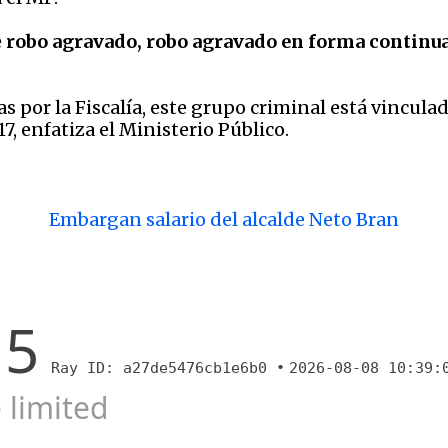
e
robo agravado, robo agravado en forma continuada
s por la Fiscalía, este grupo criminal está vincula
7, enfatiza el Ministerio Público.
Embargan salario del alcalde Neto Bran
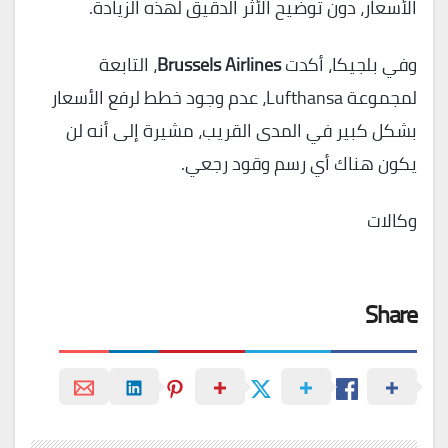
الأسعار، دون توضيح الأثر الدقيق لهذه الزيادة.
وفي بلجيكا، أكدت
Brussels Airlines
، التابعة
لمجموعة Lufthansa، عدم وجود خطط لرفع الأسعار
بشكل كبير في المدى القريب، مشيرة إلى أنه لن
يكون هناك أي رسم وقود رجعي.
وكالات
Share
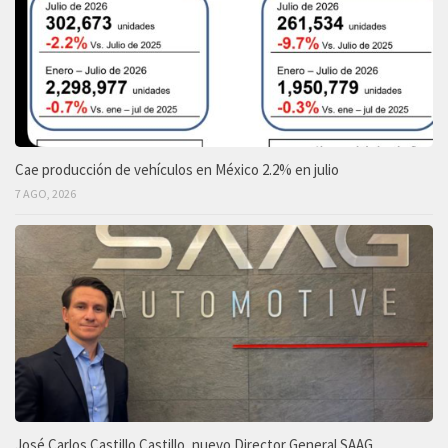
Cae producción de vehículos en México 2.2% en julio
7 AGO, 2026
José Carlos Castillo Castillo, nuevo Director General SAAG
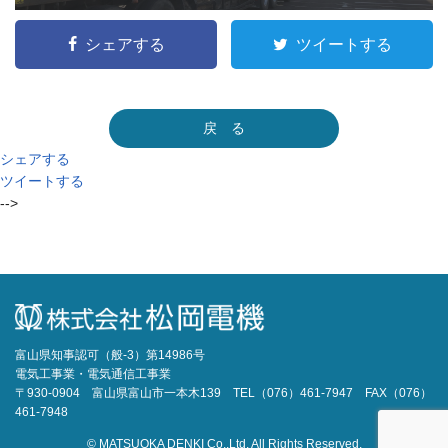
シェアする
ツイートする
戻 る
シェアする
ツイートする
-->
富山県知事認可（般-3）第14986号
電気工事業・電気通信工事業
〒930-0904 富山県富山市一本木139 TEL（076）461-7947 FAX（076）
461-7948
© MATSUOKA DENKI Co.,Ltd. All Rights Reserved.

...

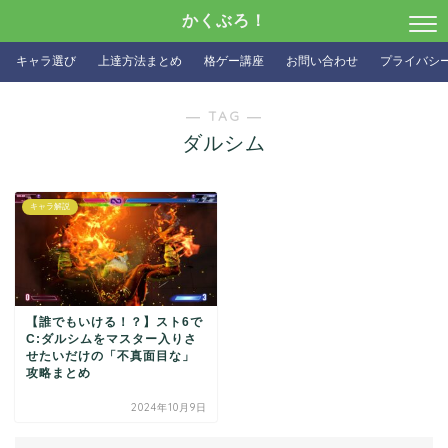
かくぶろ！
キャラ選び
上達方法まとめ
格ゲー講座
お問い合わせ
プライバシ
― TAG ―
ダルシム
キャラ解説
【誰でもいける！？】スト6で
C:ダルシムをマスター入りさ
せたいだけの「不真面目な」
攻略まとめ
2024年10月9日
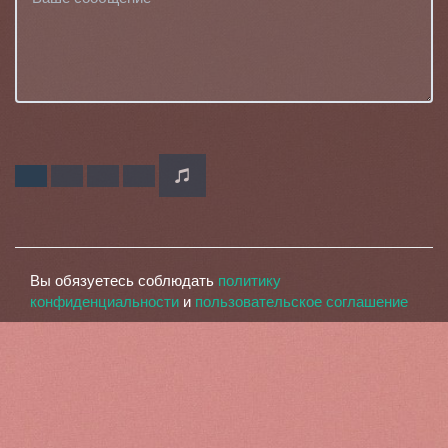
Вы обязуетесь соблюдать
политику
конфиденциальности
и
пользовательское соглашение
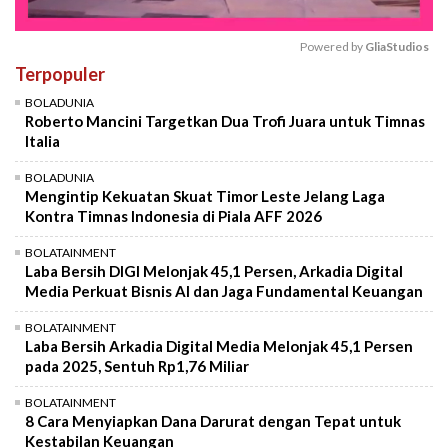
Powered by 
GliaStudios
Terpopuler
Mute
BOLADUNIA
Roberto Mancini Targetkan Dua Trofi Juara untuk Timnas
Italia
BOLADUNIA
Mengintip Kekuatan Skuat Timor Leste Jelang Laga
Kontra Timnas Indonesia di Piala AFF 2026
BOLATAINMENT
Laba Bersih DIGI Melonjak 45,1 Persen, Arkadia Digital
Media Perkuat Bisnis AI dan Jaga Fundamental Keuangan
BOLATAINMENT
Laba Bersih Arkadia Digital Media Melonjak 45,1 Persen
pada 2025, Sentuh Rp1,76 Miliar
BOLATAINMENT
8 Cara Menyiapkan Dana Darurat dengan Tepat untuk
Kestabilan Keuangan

==

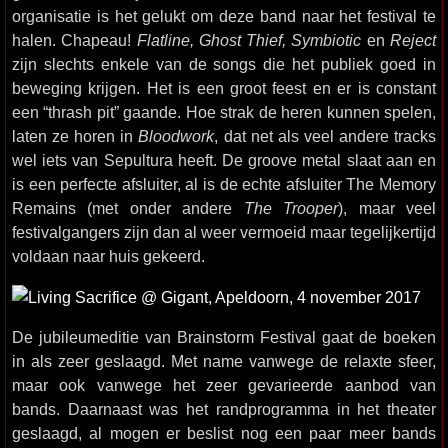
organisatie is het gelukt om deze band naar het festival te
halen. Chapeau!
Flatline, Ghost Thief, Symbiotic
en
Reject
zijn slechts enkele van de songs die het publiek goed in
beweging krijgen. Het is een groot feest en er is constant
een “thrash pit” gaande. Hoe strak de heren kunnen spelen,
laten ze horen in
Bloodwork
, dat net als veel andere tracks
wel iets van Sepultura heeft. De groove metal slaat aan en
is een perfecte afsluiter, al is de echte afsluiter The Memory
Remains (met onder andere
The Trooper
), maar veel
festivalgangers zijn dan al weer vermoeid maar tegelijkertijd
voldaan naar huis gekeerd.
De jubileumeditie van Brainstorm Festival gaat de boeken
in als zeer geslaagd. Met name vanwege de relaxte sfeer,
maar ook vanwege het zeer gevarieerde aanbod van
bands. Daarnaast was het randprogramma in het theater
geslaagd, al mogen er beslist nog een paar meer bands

# Exercise objective:
Set down again, word for word, the stretch of records from the line with "beweging krijgen. Het" to the line with "geslaagd, al mogen", both of those lines included.

# Task answer:
beweging krijgen. Het is een groot feest en er is constant
een “thrash pit” gaande. Hoe strak de heren kunnen spelen,
laten ze horen in
Bloodwork
, dat net als veel andere tracks
wel iets van Sepultura heeft. De groove metal slaat aan en
is een perfecte afsluiter, al is de echte afsluiter The Memory
Remains (met onder andere
The Trooper
), maar veel
festivalgangers zijn dan al weer vermoeid maar tegelijkertijd
voldaan naar huis gekeerd.
De jubileumeditie van Brainstorm Festival gaat de boeken
in als zeer geslaagd. Met name vanwege de relaxte sfeer,
maar ook vanwege het zeer gevarieerde aanbod van
bands. Daarnaast was het randprogramma in het theater
geslaagd, al mogen er beslist nog een paar meer bands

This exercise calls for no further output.